サドルは布や革を厚めに重ねてお尻を保護したが、それでも振動が辛い。
ゴム製のタイヤが無いのが1番の理由。王都の路上で試乗したが、石畳で舗装された道と金属タイヤは相性が悪かった。馬車みたいに木製のタイヤにした方がいいのかな。

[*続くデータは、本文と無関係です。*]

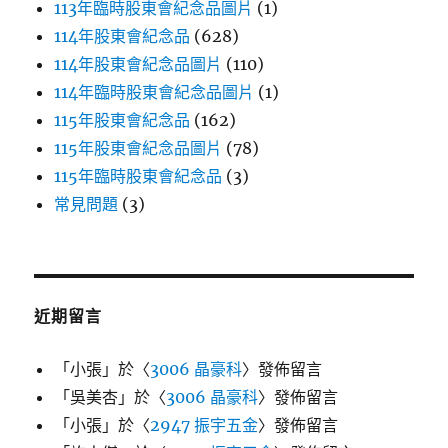
113年臨時股東會紀念品圖片
(1)
114年股東會紀念品
(628)
114年股東會紀念品圖片
(110)
114年臨時股東會紀念品圖片
(1)
115年股東會紀念品
(162)
115年股東會紀念品圖片
(78)
115年臨時股東會紀念品
(3)
常見問題
(3)
近期留言
「
小張
」於〈
3006 晶豪科
〉發佈留言
「
吳美杏
」於〈
3006 晶豪科
〉發佈留言
「
小張
」於〈
2947 振宇五金
〉發佈留言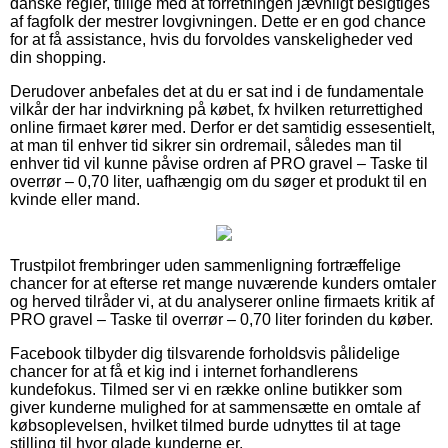
danske regler, tillige med at forretningen jævnligt besigtiges
af fagfolk der mestrer lovgivningen. Dette er en god chance
for at få assistance, hvis du forvoldes vanskeligheder ved
din shopping.
Derudover anbefales det at du er sat ind i de fundamentale
vilkår der har indvirkning på købet, fx hvilken returrettighed
online firmaet kører med. Derfor er det samtidig essesentielt,
at man til enhver tid sikrer sin ordremail, således man til
enhver tid vil kunne påvise ordren af PRO gravel – Taske til
overrør – 0,70 liter, uafhængig om du søger et produkt til en
kvinde eller mand.
Trustpilot frembringer uden sammenligning fortræffelige
chancer for at efterse ret mange nuværende kunders omtaler
og herved tilråder vi, at du analyserer online firmaets kritik af
PRO gravel – Taske til overrør – 0,70 liter forinden du køber.
Facebook tilbyder dig tilsvarende forholdsvis pålidelige
chancer for at få et kig ind i internet forhandlerens
kundefokus. Tilmed ser vi en række online butikker som
giver kunderne mulighed for at sammensætte en omtale af
købsoplevelsen, hvilket tilmed burde udnyttes til at tage
stilling til hvor glade kunderne er.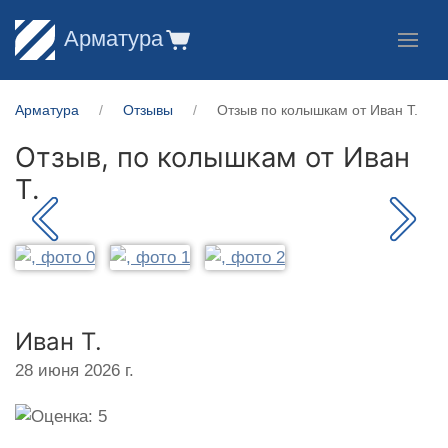
Арматура
Арматура
Отзывы
Отзыв по колышкам от Иван Т.
Отзыв, по колышкам от
Иван
Т.
Иван Т.
28 июня 2026 г.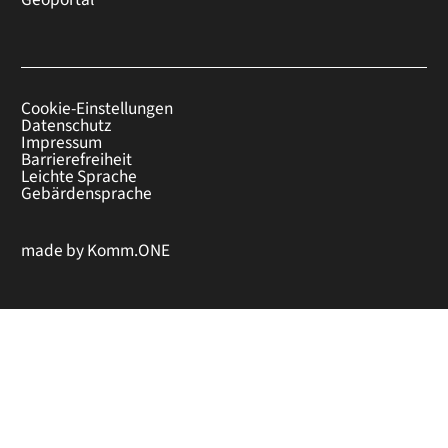
Cookie-Einstellungen
Datenschutz
Impressum
Barrierefreiheit
Leichte Sprache
Gebärdensprache
made by
Komm.ONE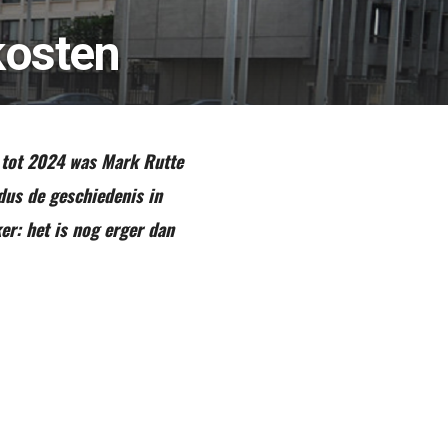
kosten
10 tot 2024 was Mark Rutte
dus de geschiedenis in
er: het is nog erger dan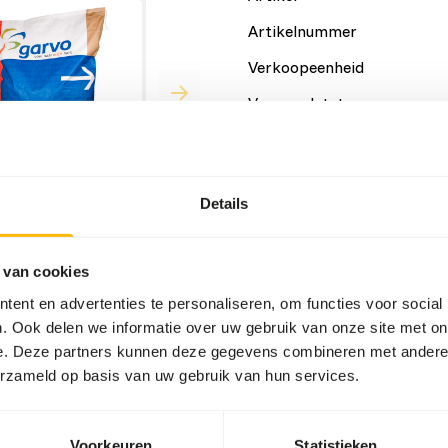
Artikelnummer
Verkoopeenheid
Voorraadstatus
Details
Details
 van cookies
Merk
ent en advertenties te personaliseren, om functies voor social
. Ook delen we informatie over uw gebruik van onze site met on
e. Deze partners kunnen deze gegevens combineren met andere i
erzameld op basis van uw gebruik van hun services.
Voorkeuren
Statistieken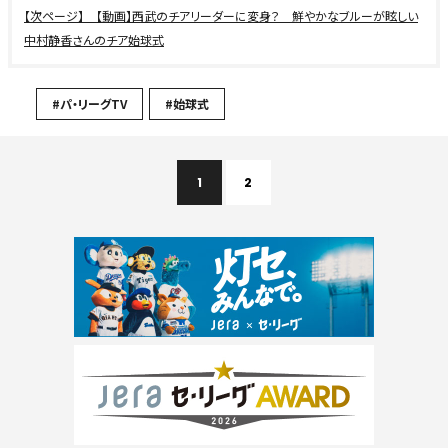
【動画】西武のチアリーダーに変身？ 鮮やかなブルーが眩しい
中村静香さんのチア始球式
#パ・リーグTV
#始球式
1
2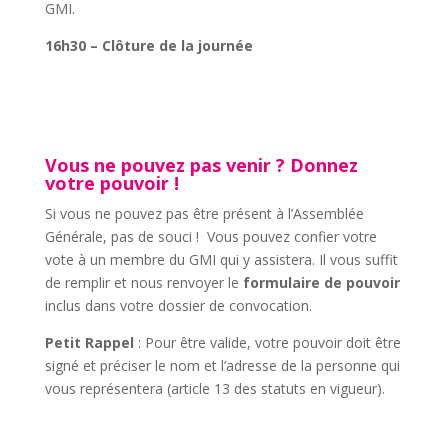
GMI.
16h30 – Clôture de la journée
Vous ne pouvez pas venir ? Donnez
votre pouvoir !
Si vous ne pouvez pas être présent à l’Assemblée
Générale, pas de souci ! Vous pouvez confier votre
vote à un membre du GMI qui y assistera. Il vous suffit
de remplir et nous renvoyer le
formulaire de pouvoir
inclus dans votre dossier de convocation.
Petit Rappel
: Pour être valide, votre pouvoir doit être
signé et préciser le nom et l’adresse de la personne qui
vous représentera (article 13 des statuts en vigueur).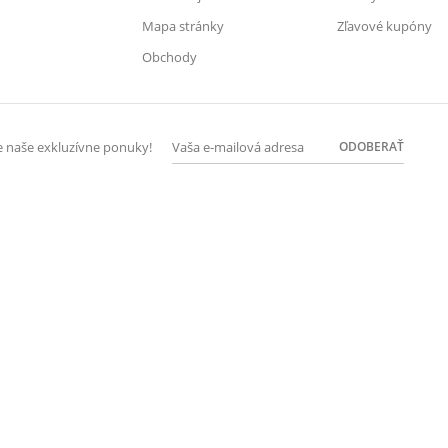
Mapa stránky
Zľavové kupóny
Obchody
ODOBERAŤ
te naše exkluzívne ponuky!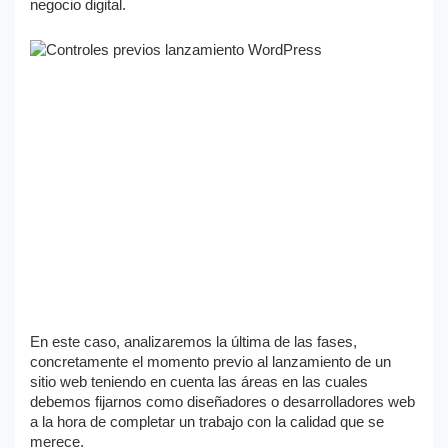
negocio digital.
En este caso, analizaremos la última de las fases,
concretamente el momento previo al lanzamiento de un
sitio web teniendo en cuenta las áreas en las cuales
debemos fijarnos como diseñadores o desarrolladores web
a la hora de completar un trabajo con la calidad que se
merece.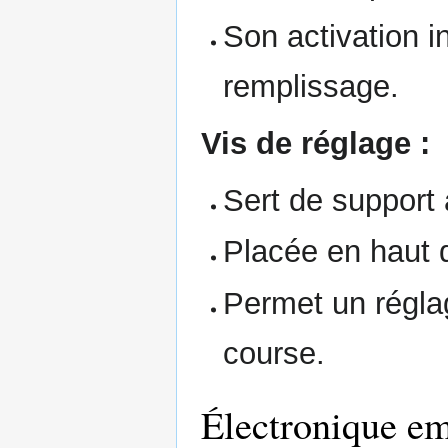
Son activation i
remplissage.
Vis de réglage :
Sert de support 
Placée en haut 
Permet un réglag
course.
Électronique e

最後に、これが1番大きな問題だが、王都の人混みでは自転車に乗れない。
皆初めて見る自転車に興味津々で近寄って来る。ぶつかると危ないと言う認識が無いから避けないし、こっちもブレーキが効き辛いから歩いた方が速いくらいの速度しか出せない。
狭い路地だと結局押して歩く事になる。
大通りは頻繁に行き交う馬車が怖くて乗り出せなかった。何かの拍子に倒れて、そこに馬車が来たらと思うと怖いよね。
その辺の懸念をソゾンさんに伝えた。
「重さと振動は何とかなるが、王都民全体が自転車という存在を認知しないと乗り辛いか。最初は人の少ない地方から広めた方がいいな。それと、倒れる心配をするなら三輪か四輪にしたらどうじゃ。構造的に二輪に拘る理由がわからん」
「車輪が少ない方が小回りが利きます。狭い所を通るなら二輪の方がいいでしょうね」
それくらいしか利点が思い付かない。
「とりあえず3輪の自転車も作ってみるか。車輪の大きさを小さくして重心落とした方が安定するじゃろうし、魔石が手に入るまで色々やってみるぞ。あんまり高性能の自転車を作ったら、商業ギルドから苦情が来るかもな。馬車の貸し出しが減ると困るじゃろうし」
どうかな。自転車は1人用だから馬車と棲み分けが出来そうな気もする。
馬に引っ張ってもらう方が楽だし。
馬の世話とか大変そうだけど。
ソゾンさんと自転車の未来を考えていると、歓声が聞こえた。
どうやらレベッカさんが初めて溶接に成功したようだ。
確認したソゾンさんは40点と辛口な評価をしたが、レベッカさんは充実した顔をしていた。
充分な成長速度だと俺も思うよ。